If you have any interest in giant monster movies at all, you will want to get your hands on this new release. If you have seen "Gamera" in other formats before, prepare to be astounded. That's right, I said "astounded." The picture quality, presented in widescreen, breathes new life into the film, making it almost seem brand new. Every detail is now clearly visible. Every framing shot of the main characters can be appreciated. It is eye candy for the kaiju connoisseur.
Chances are, if you're reading this blog, you know the plot of this movie, which does not depart in a significant way from the conventions of the genre. (Monster appears; military is powerless; worldwide team of scientists (led by Japan) works on various solutions; through perseverance the scientists are ultimately successful; the world is saved.) However, the whole enterprise is undertaken with such heart that it works. Gamera's ability to fly is just audacious enough to make him extra memorable--and his ambiguous rescue of Toshio from the crumbling lighthouse sows the seeds of his later "friend of children" status.

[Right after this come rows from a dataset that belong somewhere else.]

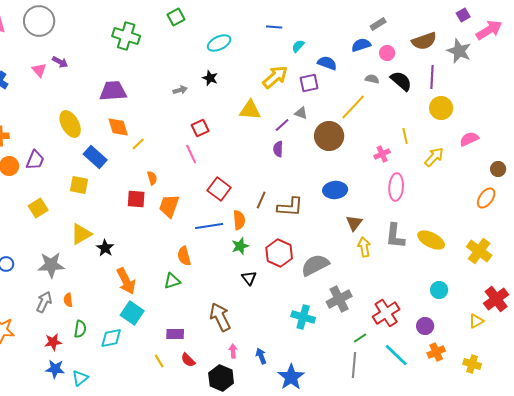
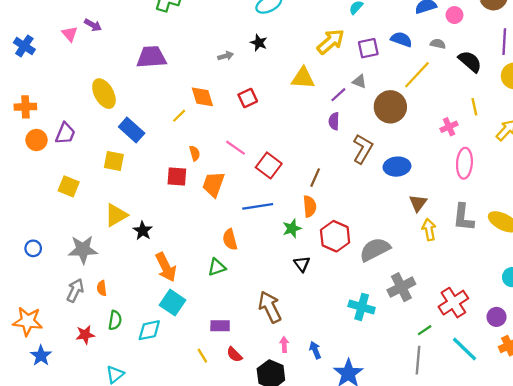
blue semicircle: (327, 63) -> (401, 39), moved
black semicircle: (401, 81) -> (470, 61), moved
orange diamond: (118, 127) -> (202, 97), moved
pink line: (191, 154) -> (236, 148), moved, turned -30
brown L-shape: (290, 207) -> (363, 149), moved, turned -64
yellow square: (38, 208) -> (69, 186), turned -36
orange semicircle: (239, 220) -> (310, 206), moved
blue star: (55, 369) -> (41, 356), moved, turned 30

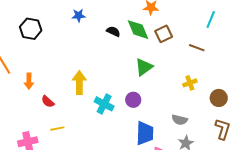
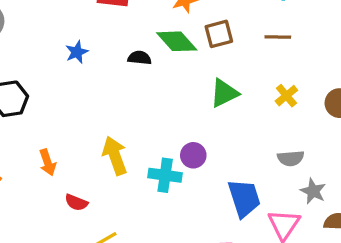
brown square: (164, 34) -> (219, 34), turned 30
green triangle: (144, 67) -> (224, 93), moved, turned 30
orange arrow: (29, 81) -> (48, 162), moved
purple circle: (133, 100) -> (193, 155), moved

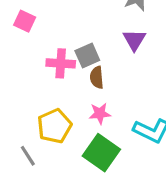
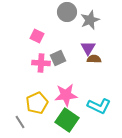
pink square: (25, 21) -> (37, 36), moved
brown semicircle: (97, 77) -> (94, 59), moved, turned 96
pink star: (100, 113) -> (66, 95), size x1.6

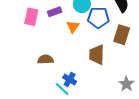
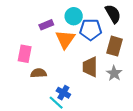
pink rectangle: (31, 17) -> (25, 54), moved
orange triangle: (73, 27) -> (65, 39), size x1.5
gray star: (126, 84) -> (114, 73), moved

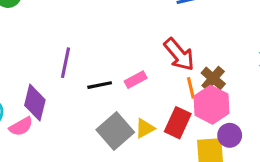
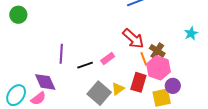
purple diamond: (35, 103) -> (45, 82), turned -30

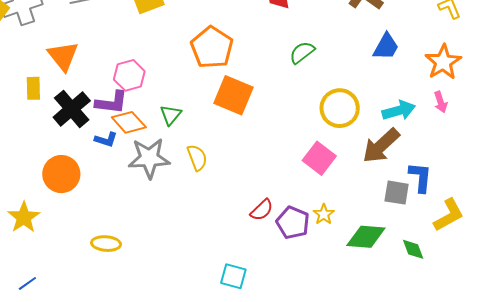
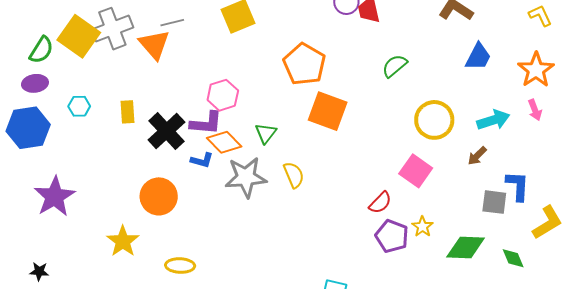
orange triangle: (63, 56) -> (154, 45), moved
brown arrow: (381, 146) -> (477, 156), size x0.5
red semicircle: (262, 210) -> (380, 203), moved
yellow ellipse: (106, 244) -> (180, 266), moved

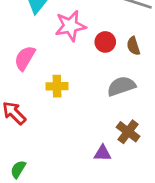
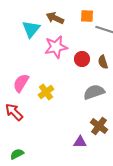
pink semicircle: (25, 58) -> (21, 83), moved
yellow cross: (57, 86) -> (46, 92), turned -35
green semicircle: (18, 169) -> (17, 154), turned 32

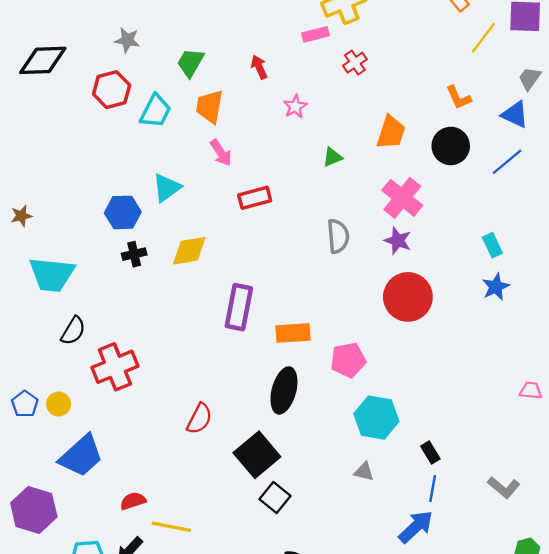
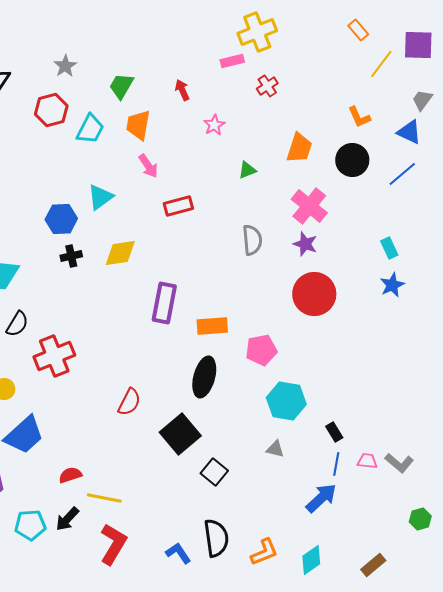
gray star: (127, 40) -> (65, 66), turned 30
pink trapezoid: (531, 390) -> (367, 461), moved
black square: (275, 498) -> (214, 472), moved

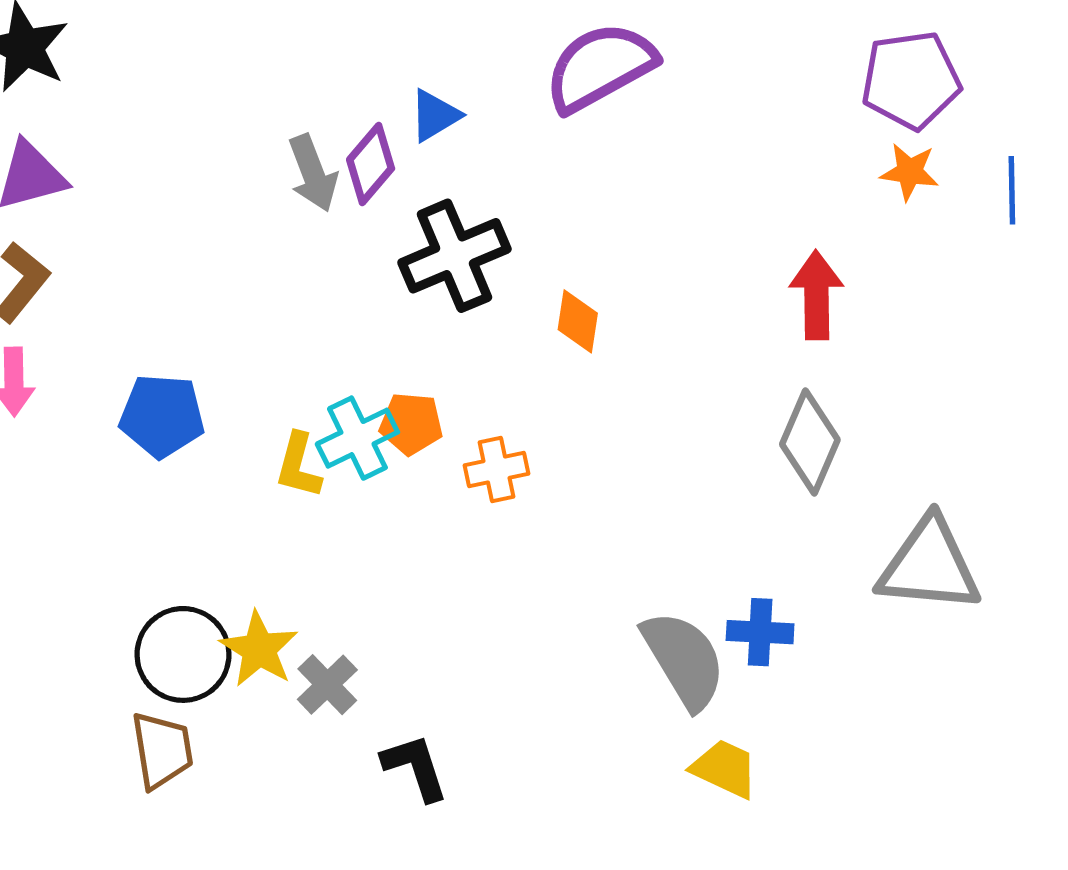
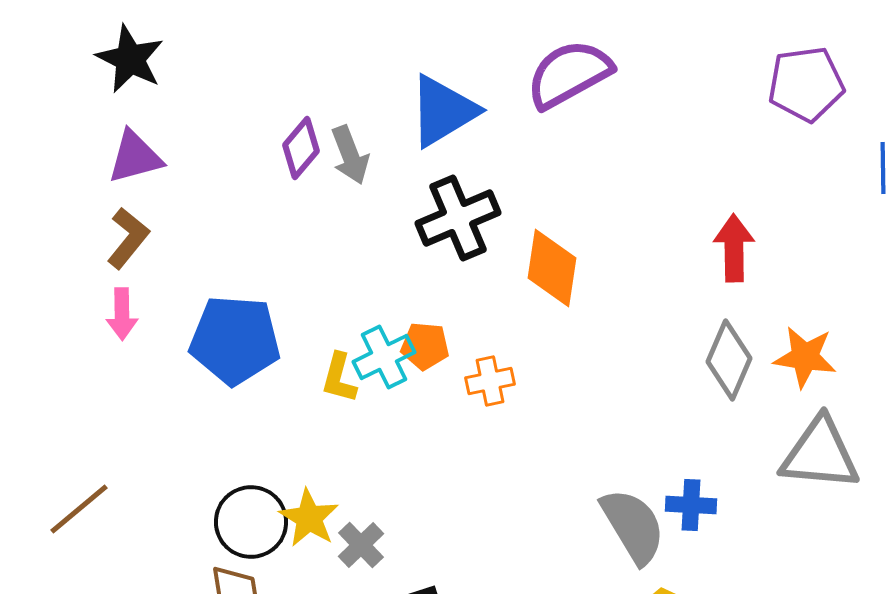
blue triangle: (435, 115) -> (443, 111), size x1.8
purple diamond: (371, 164) -> (301, 148), moved
orange star: (910, 172) -> (805, 357), moved, size x1.4
orange diamond: (578, 321) -> (552, 268), size x1.6
blue pentagon: (162, 416) -> (235, 340), size x1.4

August Ragone's commentary track is immaculately researched--so much so that, at times, one's brain is numbed by the sheer amount of information being laid on the listener. Thankfully, Ragone leavens the mix with other anecdotes and flashes of observational humor that border on MST3K-style "riffing." Towards the end of the film he also is candid about his affection for the Gamera movies, encouraging the listener to "give them a chance."
The other bonus material is pretty incredible stuff. Best of the lot is a Japanese language interview-style program in which the creators of Gamera share their memories and experiences. Included in the documentary is a handcrafted pre-viz treatment of an unmade sequel, "Gamera vs. Garasharp" which must be seen to be believed. What a treat!
Word is that "Gamera vs. Barugon" is coming down the pipe this summer. Do yourself a favor and support these releases. They really are treasures for the monster fan.